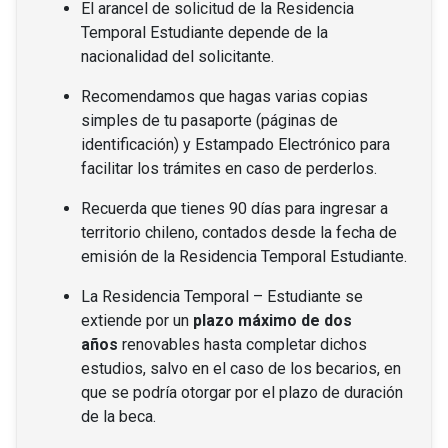
El arancel de solicitud de la Residencia
Temporal Estudiante depende de la
nacionalidad del solicitante.
Recomendamos que hagas varias copias
simples de tu pasaporte (páginas de
identificación) y Estampado Electrónico para
facilitar los trámites en caso de perderlos.
Recuerda que tienes 90 días para ingresar a
territorio chileno, contados desde la fecha de
emisión de la Residencia Temporal Estudiante.
La Residencia Temporal – Estudiante se
extiende por un
plazo máximo de dos
años
renovables hasta completar dichos
estudios, salvo en el caso de los becarios, en
que se podría otorgar por el plazo de duración
de la beca.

━━━━━━

**TASK TO COMPLETE**
State the number of lines in these entries that include the string "caso". Provide nothing beyond that number.

**SOLUTION FOR THIS EXERCISE**
2